X12N/TG1: The Property & Casualty Task Group (TG1) of the Insurance Subcommittee (N) of X12.

X12N/TG2: The Health Care Task Group (TG2) of the Insurance Subcommittee (N) of X12.

X12N/TG2/WG1: The Health Care Eligibility Work Group (WG1) of the Health Care Task Group (TG2) of the Insurance Subcommittee (N) of X12. This group maintains the X12 270 Health Care Eligibility & Benefit Inquiry and the X12 271 Health Care Eligibility & Benefit Response EDI transactions.

X12N/TG2/WG2: The Health Care Claims Work Group (WG2) of the Health Care Task Group (TG2) of the Insurance Subcommittee (N) of X12. This group maintains the X12 837 Health Care Claim or Encounter EDI transaction.

X12N/TG2/WG3: The Health Care Claim Payments Work Group (WG3) of the Health Care Task Group (TG2) of the Insurance Subcommittee (N) of X12. This group maintains the X12 835 Health Care Claim Payment & Remittance Advice EDI transaction.

X12N/TG2/WG4: The Health Care Enrollments Work Group (WG4) of the Health Care Task Group (TG2) of the Insurance Subcommittee (N) of X12. This group maintains the X12 834 Benefit Enrollment & Maintenance EDI transaction.

X12N/TG2/WG5: The Health Claims Status Work Group (WG5) of the Health Care Task Group (TG2) of the Insurance Subcommittee (N) of X12. This group maintains the X12 276 Health Care Claims Status Inquiry and the X12 277 Health Care Claim Status Response EDI transactions.

X12N/TG2/WG9: The Health Care Patient Information Work Group (WG9) of the Health Care Task Group (TG2) of the Insurance Subcommittee (N) of X12. This group maintains the X12 275 Patient Information EDI transaction.

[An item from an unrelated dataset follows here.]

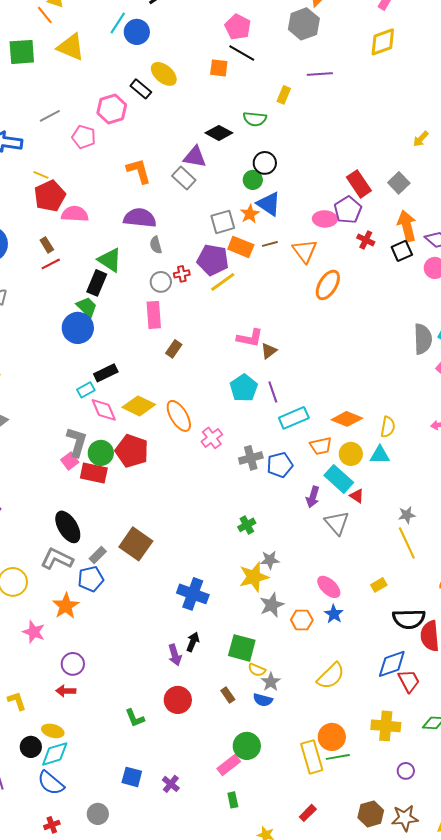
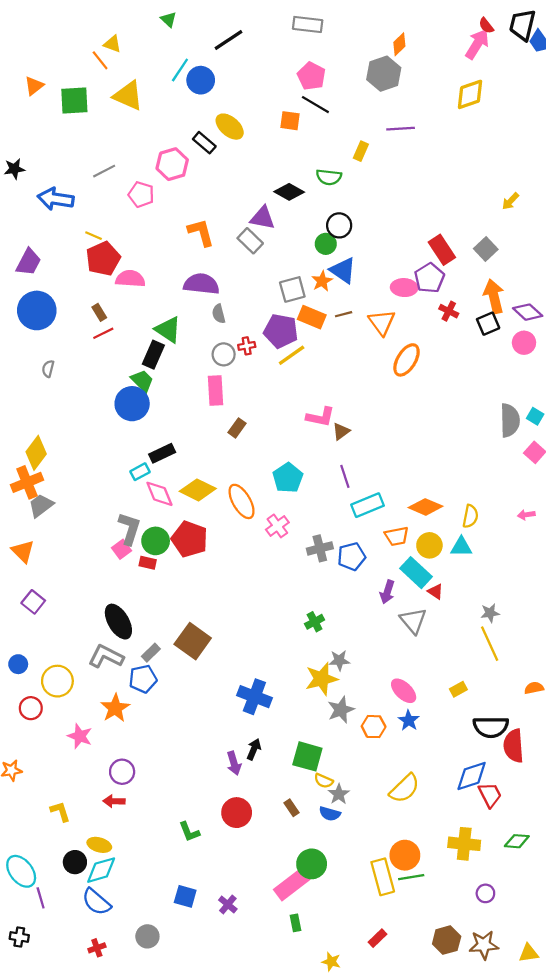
cyan pentagon: (244, 388) -> (288, 478), moved
red rectangle: (94, 473) -> (148, 563), size x0.6
pink rectangle: (229, 765) -> (292, 884), size x1.4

X12N/TG2/WG10: The Health Care Services Review Work Group (WG10) of the Health Care Task Group (TG2) of the Insurance Subcommittee (N) of X12. This group maintains the X12 278 Referral Certification and Authorization EDI transaction.

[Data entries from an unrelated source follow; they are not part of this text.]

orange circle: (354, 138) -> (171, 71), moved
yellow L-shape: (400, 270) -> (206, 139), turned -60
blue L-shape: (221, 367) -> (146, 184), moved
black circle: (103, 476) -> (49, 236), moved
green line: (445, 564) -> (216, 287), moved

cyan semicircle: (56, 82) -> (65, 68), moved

X12N/TG2/WG12: The Interactive Health Care Claims Work Group (WG12) of the Health Care Task Group (TG2) of the Insurance Subcommittee (N) of X12. This group maintains the IHCCLM EDI transaction.

X12N/TG2/WG15: The Health Care Provider Information Work Group (WG15) of the Health Care Task Group (TG2) of the Insurance Subcommittee (N) of X12. This group maintains the X12 274 Provider Information EDI transaction.

X12N/TG2/WG19: The Health Care Implementation Coordination Work Group (WG19) of the Health Care Task Group (TG2) of the Insurance Subcommittee (N) of X12. This is now X12N/TG3/WG3.

X12N/TG3: The Business Transaction Coordination and Modeling Task Group (TG3) of the Insurance Subcommittee (N) of X12. TG3 maintains the X12N Business and Data Models and the HIPAA Data Dictionary.

X12N/TG3/WG1: The Property & Casualty Work Group of the Business Transaction Coordination and Modeling Task Group (TG3) of the Insurance Subcommittee (N) of X12.

X12N/TG3/WG2: The Healthcare Business & Information Modeling Work Group of the Business Transaction Coordination and Modeling Task Group (TG3) of the Insurance Subcommittee (N) of X12.

X12N/TG3/WG3: The HIPAA Implementation Coordination Work Group of the Business Transaction Coordination and Modeling Task Group (TG3) of the Insurance Subcommittee (N) of X12. This was formerly X12N/TG2/WG19 and X12N/SPTG4.

X12N/TG3/WG4: The Object-Oriented Modeling and XML Liaison Work Group of the Business Transaction Coordination and Modeling Task Group (TG3) of the Insurance Subcommittee (N) of X12.

X12N/TG4: The Implementation Guide Task Group of the Insurance Subcommittee (N) of X12. This group supports the development and maintenance of X12 Implementation Guides, including the HIPAA X12 IGs.

X12N/TG8: The Architecture Task Group of the Insurance Subcommittee (N) of X12.

X12/PRB: The X12 Procedures Review Board.